*** Opening of Data for processing ***

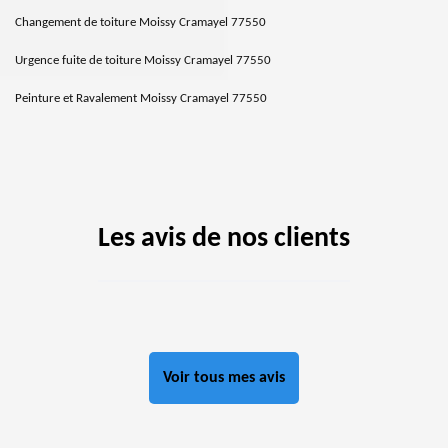
Changement de toiture Moissy Cramayel 77550
Urgence fuite de toiture Moissy Cramayel 77550
Peinture et Ravalement Moissy Cramayel 77550
Les avis de nos clients
Voir tous mes avis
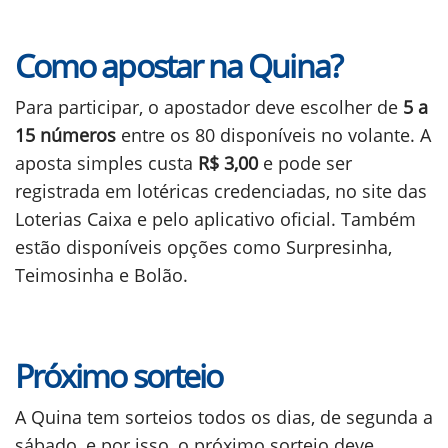
Como apostar na Quina?
Para participar, o apostador deve escolher de
5 a
15 números
entre os 80 disponíveis no volante. A
aposta simples custa
R$ 3,00
e pode ser
registrada em lotéricas credenciadas, no site das
Loterias Caixa e pelo aplicativo oficial. Também
estão disponíveis opções como Surpresinha,
Teimosinha e Bolão.
Próximo sorteio
A Quina tem sorteios todos os dias, de segunda a
sábado, e por isso, o próximo sorteio deve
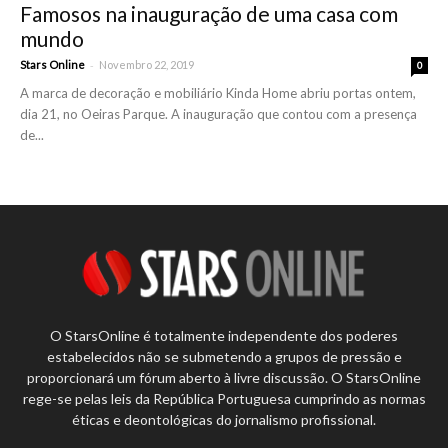
Famosos na inauguração de uma casa com
mundo
-
Stars Online
Novembro 22, 2019
0
A marca de decoração e mobiliário Kinda Home abriu portas ontem,
dia 21, no Oeiras Parque. A inauguração que contou com a presença
de...
O StarsOnline é totalmente independente dos poderes
estabelecidos não se submetendo a grupos de pressão e
proporcionará um fórum aberto à livre discussão. O StarsOnline
rege-se pelas leis da República Portuguesa cumprindo as normas
éticas e deontológicas do jornalismo profissional.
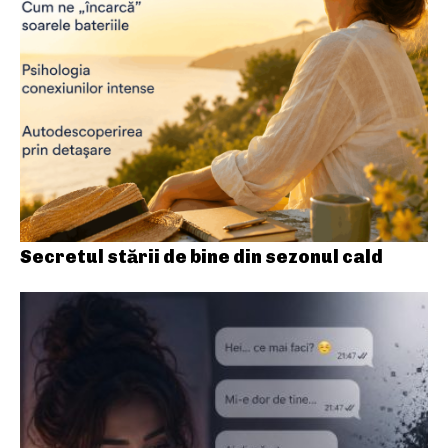
Secretul stării de bine din sezonul cald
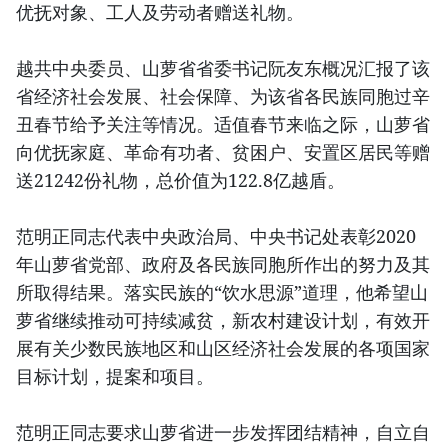
优抚对象、工人及劳动者赠送礼物。
越共中央委员、山萝省省委书记阮友东概况汇报了该
省经济社会发展、社会保障、为该省各民族同胞过辛
丑春节给予关注等情况。适值春节来临之际，山萝省
向优抚家庭、革命有功者、贫困户、安置区居民等赠
送21242份礼物，总价值为122.8亿越盾。
范明正同志代表中央政治局、中央书记处表彰2020
年山萝省党部、政府及各民族同胞所作出的努力及其
所取得结果。落实民族的“饮水思源”道理，他希望山
萝省继续推动可持续减贫，新农村建设计划，有效开
展有关少数民族地区和山区经济社会发展的各项国家
目标计划，提案和项目。
范明正同志要求山萝省进一步发挥团结精神，自立自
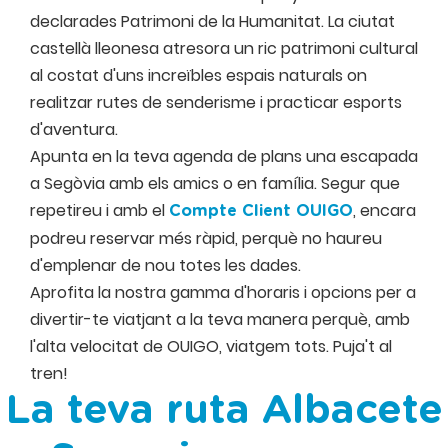
declarades Patrimoni de la Humanitat. La ciutat
castellà lleonesa atresora un ric patrimoni cultural
al costat d'uns increïbles espais naturals on
realitzar rutes de senderisme i practicar esports
d'aventura.
Apunta en la teva agenda de plans una escapada
a Segòvia amb els amics o en família. Segur que
repetireu i amb el
, encara
Compte Client OUIGO
podreu reservar més ràpid, perquè no haureu
d'emplenar de nou totes les dades.
Aprofita la nostra gamma d'horaris i opcions per a
divertir-te viatjant a la teva manera perquè, amb
l'alta velocitat de OUIGO, viatgem tots. Puja't al
tren!
La teva ruta Albacete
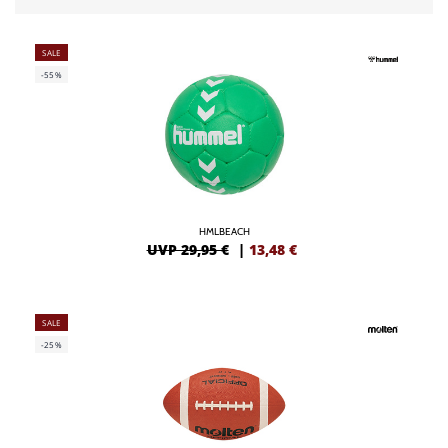
SALE
-55%
HMLBEACH
UVP 29,95 €
|
13,48
€
SALE
-25%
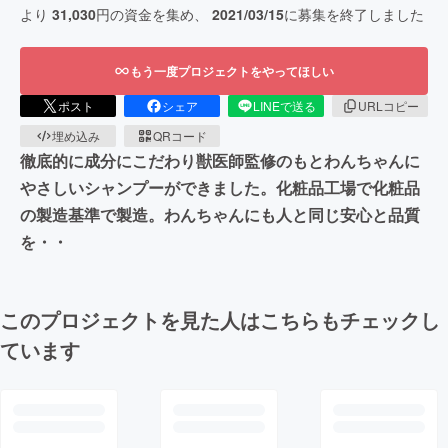
より
31,030
円の資金を集め、
2021/03/15
に募集を終了しました
もう一度プロジェクトをやってほしい
ポスト
シェア
LINEで送る
URLコピー
埋め込み
QRコード
徹底的に成分にこだわり獣医師監修のもとわんちゃんに
やさしいシャンプーができました。化粧品工場で化粧品
の製造基準で製造。わんちゃんにも人と同じ安心と品質
を・・
このプロジェクトを見た人はこちらもチェックし
ています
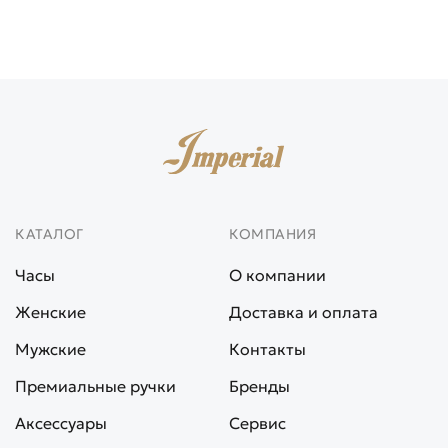
КАТАЛОГ
КОМПАНИЯ
Часы
О компании
Женские
Доставка и оплата
Мужские
Контакты
Премиальные ручки
Бренды
Аксессуары
Сервис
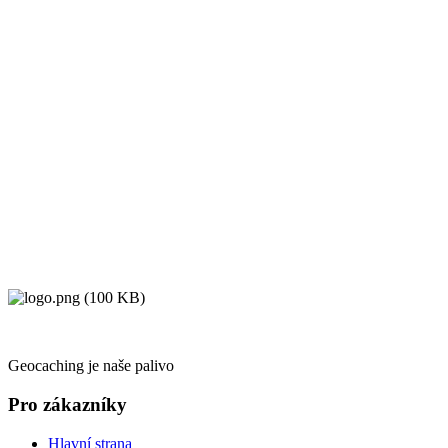
Geocaching je naše palivo
Pro zákazníky
Hlavní strana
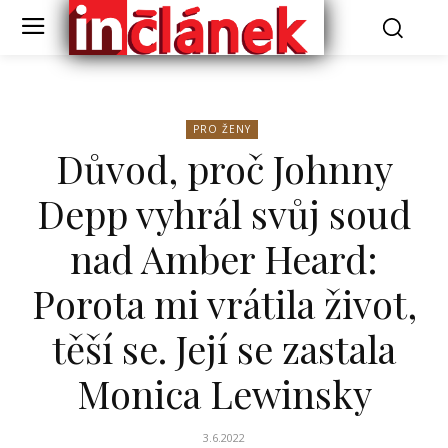
PRO ŽENY
Důvod, proč Johnny
Depp vyhrál svůj soud
nad Amber Heard:
Porota mi vrátila život,
těší se. Její se zastala
Monica Lewinsky
3.6.2022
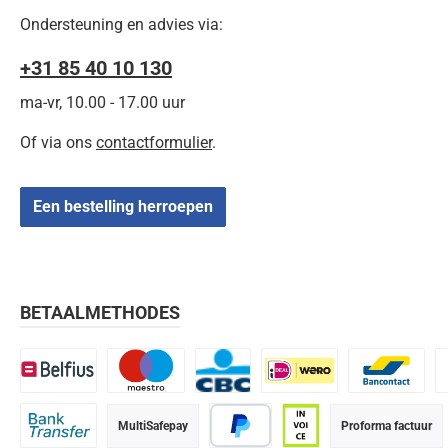
Ondersteuning en advies via:
+31 85 40 10 130
ma-vr, 10.00 - 17.00 uur
Of via ons
contactformulier
.
Een bestelling herroepen
BETAALMETHODES
Belfius
Maestro
CBC
iDEAL | Wero
Bancontact
K
MultiSafepay
Proforma factuur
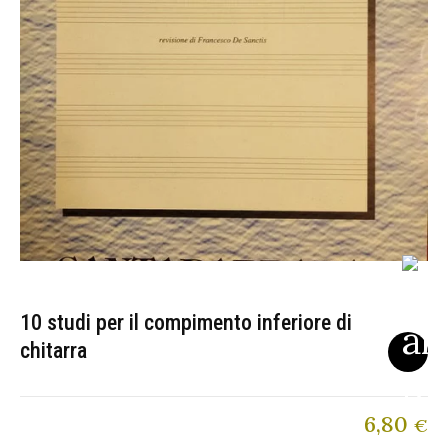
10 studi per il compimento inferiore di
chitarra
6,80
€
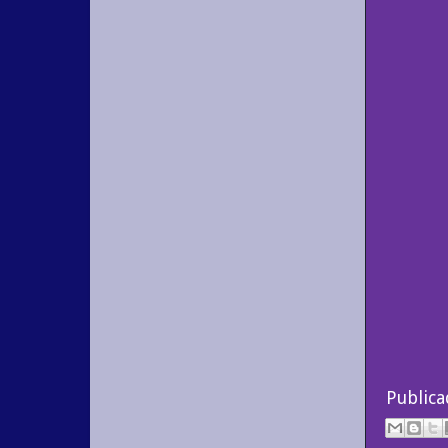
Public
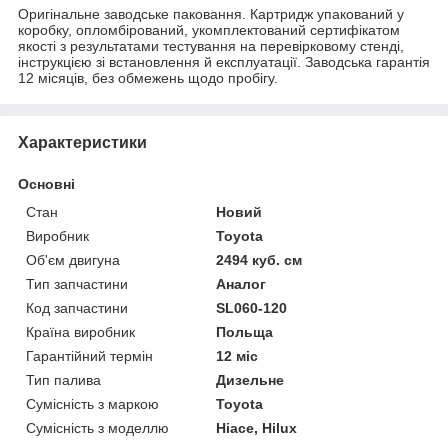
Оригінальне заводське паковання. Картридж упакований у
коробку, опломбірований, укомплектований сертифікатом
якості з результатами тестування на перевірковому стенді,
інструкцією зі встановлення й експлуатації. Заводська гарантія
12 місяців, без обмежень щодо пробігу.
Характеристики
Основні
Стан
Новий
Виробник
Toyota
Об'єм двигуна
2494 куб. см
Тип запчастини
Аналог
Код запчастини
SL060-120
Країна виробник
Польща
Гарантійний термін
12 міс
Тип палива
Дизельне
Сумісність з маркою
Toyota
Сумісність з моделлю
Hiace, Hilux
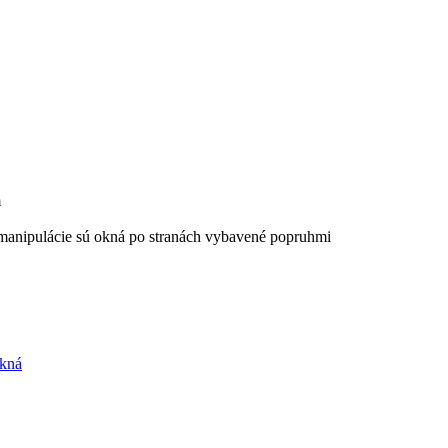
m
 manipulácie sú okná po stranách vybavené popruhmi
okná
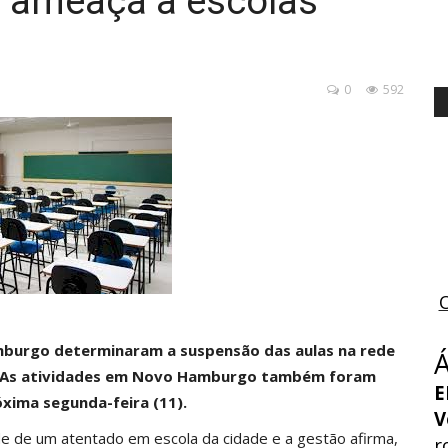
 ameaça a escolas
0
592
amburgo determinaram a suspensão das aulas na rede
8). As atividades em Novo Hamburgo também foram
E
xima segunda-feira (11).
V
de de um atentado em escola da cidade e a gestão afirma,
r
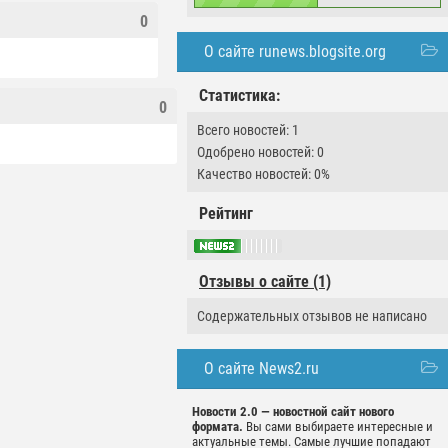
0
О сайте runews.blogsite.org
Статистика:
0
Всего новостей: 1
Одобрено новостей: 0
Качество новостей: 0%
Рейтинг
Отзывы о сайте (1)
Содержательных отзывов не написано
О сайте News2.ru
Новости 2.0 — новостной сайт нового
формата.
Вы сами выбираете интересные и
актуальные темы. Самые лучшие попадают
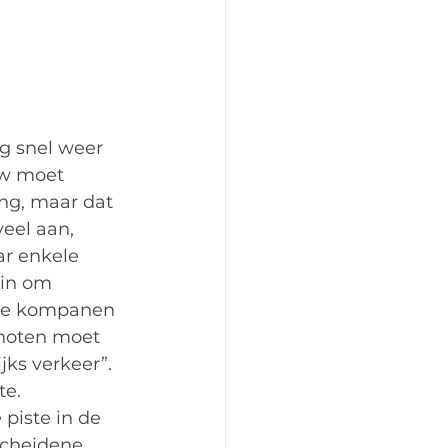
ng snel weer 
uw moet 
ing, maar dat 
veel aan, 
ar enkele 
 in om 
ele kompanen 
enoten moet 
ks verkeer”. 
te.
piste in de 
scheidene 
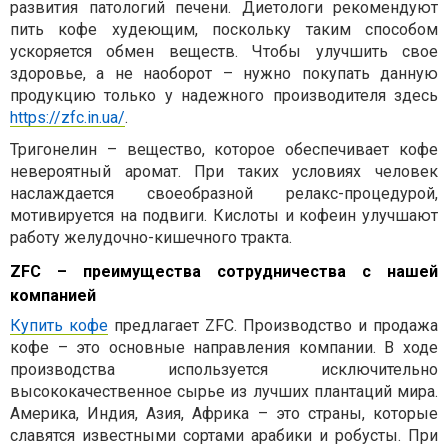
развития патологий печени. Диетологи рекомендуют
пить кофе худеющим, поскольку таким способом
ускоряется обмен веществ. Чтобы улучшить свое
здоровье, а не наоборот – нужно покупать данную
продукцию только у надежного производителя здесь
https://zfc.in.ua/
.
Тригонелин – вещество, которое обеспечивает кофе
невероятный аромат. При таких условиях человек
наслаждается своеобразной релакс-процедурой,
мотивируется на подвиги. Кислоты и кофеин улучшают
работу желудочно-кишечного тракта.
ZFC
– преимущества сотрудничества с нашей
компанией
Купить кофе
предлагает
ZFC
. Производство и продажа
кофе – это основные направления компании. В ходе
производства используется исключительно
высококачественное сырье из лучших плантаций мира.
Америка, Индия, Азия, Африка – это страны, которые
славятся известными сортами арабики и робусты. При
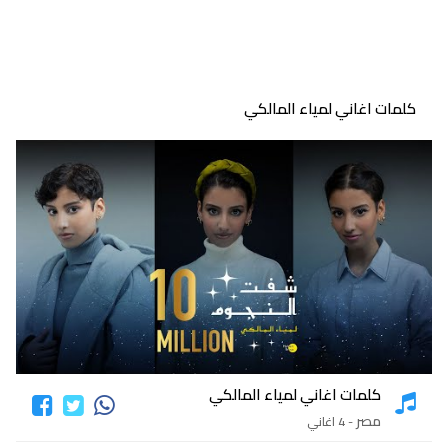
كلمات اغاني لمياء المالكي
كلمات اغاني لمياء المالكي
مصر
- 4 اغاني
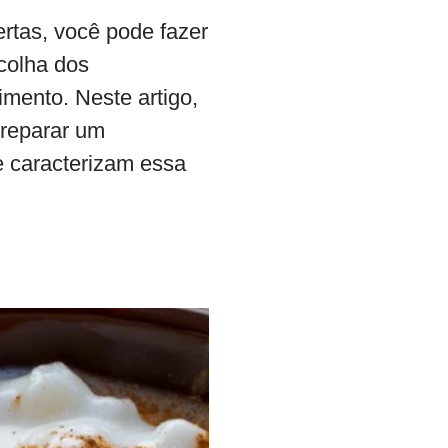
rtas, você pode fazer
colha dos
imento. Neste artigo,
preparar um
e caracterizam essa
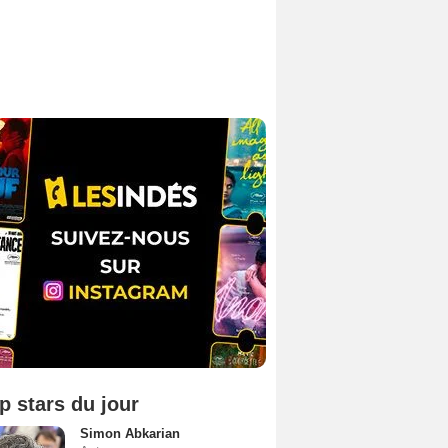
p stars du jour
Simon Abkarian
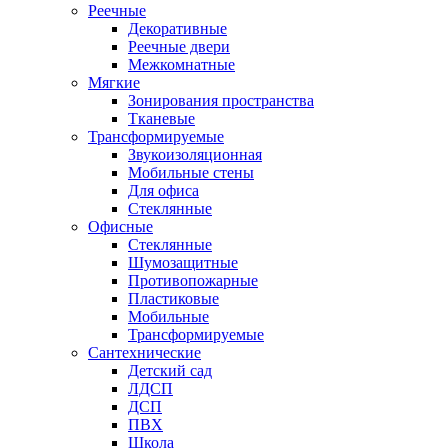
Реечные
Декоративные
Реечные двери
Межкомнатные
Мягкие
Зонирования пространства
Тканевые
Трансформируемые
Звукоизоляционная
Мобильные стены
Для офиса
Стеклянные
Офисные
Стеклянные
Шумозащитные
Противопожарные
Пластиковые
Мобильные
Трансформируемые
Сантехнические
Детский сад
ЛДСП
ДСП
ПВХ
Школа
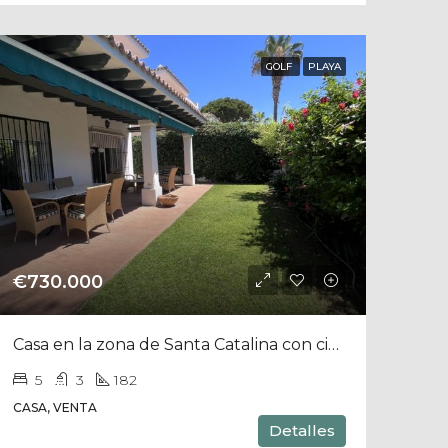
GOLF
PLAYA
€730.000
Casa en la zona de Santa Catalina con cinco habitaciones
5
3
182
CASA, VENTA
Detalles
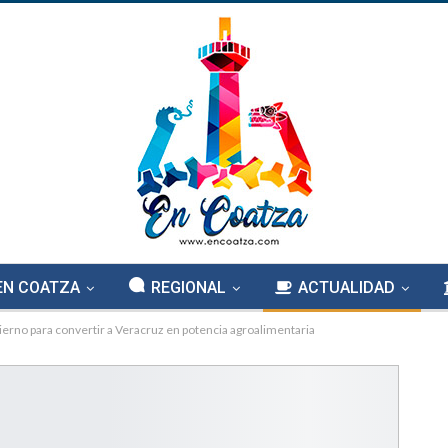
EN COATZA
REGIONAL
ACTUALIDAD
erno para convertir a Veracruz en potencia agroalimentaria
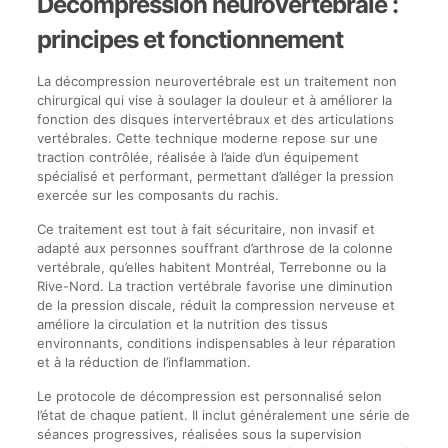
Décompression neurovertébrale :
principes et fonctionnement
La décompression neurovertébrale est un traitement non
chirurgical qui vise à soulager la douleur et à améliorer la
fonction des disques intervertébraux et des articulations
vertébrales. Cette technique moderne repose sur une
traction contrôlée, réalisée à l’aide d’un équipement
spécialisé et performant, permettant d’alléger la pression
exercée sur les composants du rachis.
Ce traitement est tout à fait sécuritaire, non invasif et
adapté aux personnes souffrant d’arthrose de la colonne
vertébrale, qu’elles habitent Montréal, Terrebonne ou la
Rive-Nord. La traction vertébrale favorise une diminution
de la pression discale, réduit la compression nerveuse et
améliore la circulation et la nutrition des tissus
environnants, conditions indispensables à leur réparation
et à la réduction de l’inflammation.
Le protocole de décompression est personnalisé selon
l’état de chaque patient. Il inclut généralement une série de
séances progressives, réalisées sous la supervision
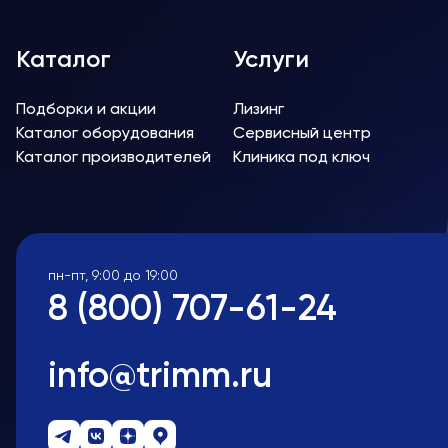
Каталог
Услуги
Подборки и акции
Лизинг
Каталог оборудования
Сервисный центр
Каталог производителей
Клиника под ключ
пн-пт, 9:00 до 19:00
8 (800) 707-61-24
info@trimm.ru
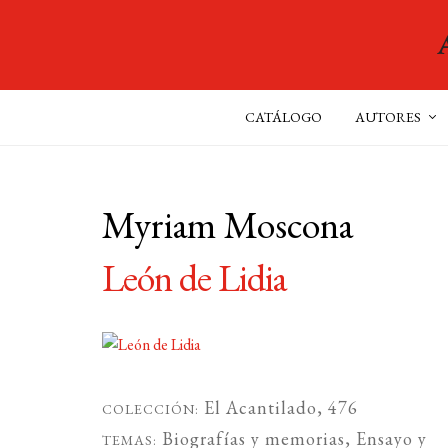
CATÁLOGO
AUTORES
Myriam Moscona
León de Lidia
El Acantilado
, 476
COLECCIÓN:
Biografías y memorias
,
Ensayo
y
TEMAS:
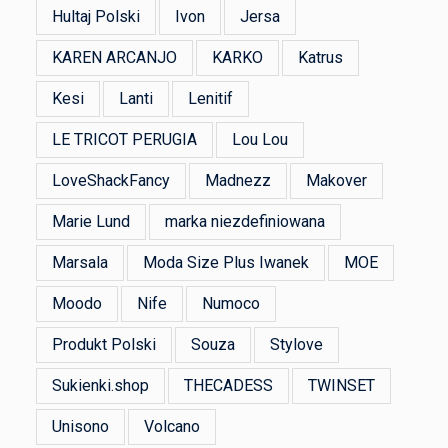
Hultaj Polski
Ivon
Jersa
KAREN ARCANJO
KARKO
Katrus
Kesi
Lanti
Lenitif
LE TRICOT PERUGIA
Lou Lou
LoveShackFancy
Madnezz
Makover
Marie Lund
marka niezdefiniowana
Marsala
Moda Size Plus Iwanek
MOE
Moodo
Nife
Numoco
Produkt Polski
Souza
Stylove
Sukienki.shop
THECADESS
TWINSET
Unisono
Volcano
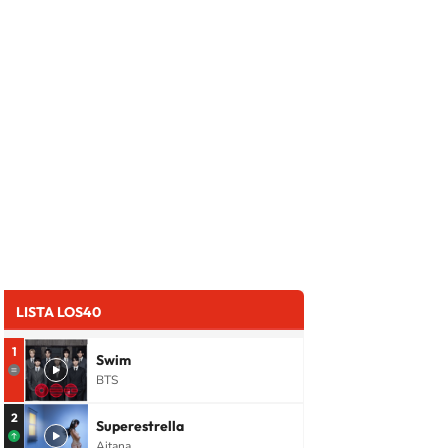
LISTA LOS40
1
Swim
BTS
2
Superestrella
Aitana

*** Close of Data for processing ***

▶ Task directions: This exercise requires the lines of the entries containing the string "traction".

▶ Written answer:
traction contrôlée, réalisée à l’aide d’un équipement
Rive-Nord. La traction vertébrale favorise une diminution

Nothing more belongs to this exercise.